Rockets Vs Knicks: Towns’ Challenge Sparks 18-Point Comeback at Madison Square Garden

Rockets Vs Knicks: Towns’ Challenge Sparks 18-Point Comeback at Madison Square Garden

The Knicks erased an 18-point deficit to beat the Rockets 108-106 at Madison Square Garden, overturning a game that had left the arena booing earlier. The comeback in the fourth quarter, driven by a defensive reset and late scoring from Jalen Brunson and Karl-Anthony Towns, turned a likely loss into the Knicks’ largest comeback of the season in a single game of rockets vs knicks play.

Karl-Anthony Towns’ fourth-quarter push

Karl-Anthony Towns insisted the turnaround started with defense. He forced Alperen Sengun into a bad shot to open the period and scored seven points in the fourth to set the tone for the rally. One account lists Towns with a team-high 27 points; another lists him with a game-high 25 points—unclear in the provided context. Coach Mike Brown said Towns challenged the team in the huddle after the third quarter, and that challenge preceded the Knicks’ 33-15 advantage in the final period.

Jalen Brunson’s sequence of late plays

Jalen Brunson’s turnaround began when he drilled a jumper to pull New York within four with 4: 40 remaining. Over the final minutes he drew a charge on Amen Thompson, hit another jumper to cut the deficit to two, and with 1: 14 left tied the game at 103-103 with a layup. Brunson then took a charge on Kevin Durant and, after crossing up Tari Eason, hit a 15-footer to give the Knicks a two-point lead with 21. 2 seconds left. Brunson finished with 20 points and seven assists, having missed his first five field-goal attempts and not making a field goal until 4: 21 left in the third; he was 4-for-4 from the field in the fourth and scored eight points in that quarter.

Jose Alvarado and bench impact in the fourth

Trade-deadline addition Jose Alvarado provided a spark: he recorded his second five-steal game as a Knick, with three of those steals coming in the final quarter, and added five points in the key stretch. Landry Shamet contributed 14 points off the bench and played important minutes down the stretch in place of Mikal Bridges, a move coach Brown has made repeatedly. OG Anunoby, who had scored 16 in the first half, managed just four points in the second half but sank both free throws with 5. 4 seconds left to ice the victory.
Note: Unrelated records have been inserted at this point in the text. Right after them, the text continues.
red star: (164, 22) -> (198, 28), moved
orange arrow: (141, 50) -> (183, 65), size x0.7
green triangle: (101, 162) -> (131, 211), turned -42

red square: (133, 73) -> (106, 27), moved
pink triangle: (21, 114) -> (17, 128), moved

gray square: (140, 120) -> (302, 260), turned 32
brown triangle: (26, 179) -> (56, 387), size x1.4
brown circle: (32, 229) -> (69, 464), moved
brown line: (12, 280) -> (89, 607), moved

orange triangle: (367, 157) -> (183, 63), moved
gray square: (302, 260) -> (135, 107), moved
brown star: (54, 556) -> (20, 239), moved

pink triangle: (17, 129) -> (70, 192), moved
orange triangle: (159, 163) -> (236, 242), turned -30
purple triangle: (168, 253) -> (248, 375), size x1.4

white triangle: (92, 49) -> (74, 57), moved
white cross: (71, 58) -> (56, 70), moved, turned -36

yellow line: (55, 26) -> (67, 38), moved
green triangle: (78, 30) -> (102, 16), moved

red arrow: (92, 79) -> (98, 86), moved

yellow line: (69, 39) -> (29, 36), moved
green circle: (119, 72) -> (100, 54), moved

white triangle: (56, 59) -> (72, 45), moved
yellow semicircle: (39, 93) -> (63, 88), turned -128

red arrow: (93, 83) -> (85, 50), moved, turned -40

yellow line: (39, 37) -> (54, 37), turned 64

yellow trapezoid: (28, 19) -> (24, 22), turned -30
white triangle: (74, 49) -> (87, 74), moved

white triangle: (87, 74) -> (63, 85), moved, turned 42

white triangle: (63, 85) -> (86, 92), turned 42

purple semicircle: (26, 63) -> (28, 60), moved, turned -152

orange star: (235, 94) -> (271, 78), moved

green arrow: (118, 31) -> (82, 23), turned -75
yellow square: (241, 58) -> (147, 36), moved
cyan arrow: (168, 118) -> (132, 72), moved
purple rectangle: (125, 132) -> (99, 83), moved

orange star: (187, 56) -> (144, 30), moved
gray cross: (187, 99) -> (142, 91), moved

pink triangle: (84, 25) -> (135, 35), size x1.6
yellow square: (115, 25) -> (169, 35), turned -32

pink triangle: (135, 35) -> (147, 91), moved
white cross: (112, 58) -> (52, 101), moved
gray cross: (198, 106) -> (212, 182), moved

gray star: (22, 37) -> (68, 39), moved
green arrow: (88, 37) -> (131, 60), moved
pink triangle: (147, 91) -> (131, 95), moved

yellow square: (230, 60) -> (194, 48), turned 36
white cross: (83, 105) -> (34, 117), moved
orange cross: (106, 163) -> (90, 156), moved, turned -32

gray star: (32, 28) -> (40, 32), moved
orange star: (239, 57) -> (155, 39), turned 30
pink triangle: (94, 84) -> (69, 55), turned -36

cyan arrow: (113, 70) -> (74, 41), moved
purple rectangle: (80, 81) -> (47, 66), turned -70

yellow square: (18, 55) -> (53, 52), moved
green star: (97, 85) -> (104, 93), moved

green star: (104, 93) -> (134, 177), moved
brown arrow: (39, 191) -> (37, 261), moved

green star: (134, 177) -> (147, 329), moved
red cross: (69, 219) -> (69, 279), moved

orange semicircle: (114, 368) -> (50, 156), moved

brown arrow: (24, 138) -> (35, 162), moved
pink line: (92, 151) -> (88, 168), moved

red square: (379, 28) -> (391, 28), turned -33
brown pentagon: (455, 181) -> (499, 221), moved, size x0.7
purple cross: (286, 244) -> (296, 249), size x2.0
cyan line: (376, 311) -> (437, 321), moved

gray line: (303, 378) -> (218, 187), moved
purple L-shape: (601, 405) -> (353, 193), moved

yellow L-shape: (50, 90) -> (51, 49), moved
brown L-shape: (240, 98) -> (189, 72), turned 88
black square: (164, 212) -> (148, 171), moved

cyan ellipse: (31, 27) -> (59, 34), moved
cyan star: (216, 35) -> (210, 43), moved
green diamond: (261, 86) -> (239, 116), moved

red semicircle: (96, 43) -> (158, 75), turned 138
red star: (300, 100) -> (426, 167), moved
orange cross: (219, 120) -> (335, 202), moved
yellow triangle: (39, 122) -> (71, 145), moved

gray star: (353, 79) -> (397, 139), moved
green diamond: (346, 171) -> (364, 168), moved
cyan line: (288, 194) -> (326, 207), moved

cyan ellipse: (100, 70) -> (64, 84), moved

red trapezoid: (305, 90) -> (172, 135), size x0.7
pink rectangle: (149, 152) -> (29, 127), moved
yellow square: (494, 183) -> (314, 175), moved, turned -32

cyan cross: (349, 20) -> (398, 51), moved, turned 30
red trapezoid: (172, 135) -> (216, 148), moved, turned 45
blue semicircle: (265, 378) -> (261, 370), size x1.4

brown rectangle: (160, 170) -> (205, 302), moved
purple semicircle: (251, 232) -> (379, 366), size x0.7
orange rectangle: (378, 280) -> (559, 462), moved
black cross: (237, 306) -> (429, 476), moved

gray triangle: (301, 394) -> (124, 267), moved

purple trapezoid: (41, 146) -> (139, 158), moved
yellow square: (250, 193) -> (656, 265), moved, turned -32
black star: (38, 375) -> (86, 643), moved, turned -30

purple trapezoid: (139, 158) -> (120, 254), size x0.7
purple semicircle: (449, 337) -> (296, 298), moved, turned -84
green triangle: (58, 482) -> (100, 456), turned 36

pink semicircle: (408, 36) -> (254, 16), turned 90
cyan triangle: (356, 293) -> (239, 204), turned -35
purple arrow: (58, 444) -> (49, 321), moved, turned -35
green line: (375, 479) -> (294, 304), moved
Rockets Vs Knicks fourth-quarter stat swing and defensive cause-effect

The fourth-quarter collapse hinged on turnovers and tightened defense. The Knicks forced nine Rockets turnovers in the final period while committing just one, and they outscored Houston 33-15 over those 12 minutes. Kevin Durant entered the fourth with 25 points but was held to 2-for-7 shooting and added just five points after the break, as the Rockets’ offense devolved into isolations and turnovers. The Knicks’ defensive stop on the first possession of the fourth and subsequent pressure directly led to the scoring burst that erased the 18-point deficit.

Coaches’ reactions and team context

Brown had explicitly set the pecking order before the game—Brunson first, then Towns, then everyone else—and said the offense had been simplified to fit Towns and the roster. Brown praised his players’ resilience, noting there were times they could have folded. Rockets coach Ime Udoka lamented a recurring pattern of losing big leads and singled out turnovers and a lack of discipline late as decisive factors. The Rockets sit 18th in clutch situations, defined as games within five points with five minutes or less, a status that left them vulnerable once New York applied late pressure.

What makes this notable is how quickly a single defensive adjustment translated into a 33-15 quarter, turning an 18-point deficit into a two-point win in the closing seconds. The sequence—Towns’ challenge, a flurry of Knicks steals, Brunson’s composed finishing and key bench contributions—produced the measurable swing that decided the game.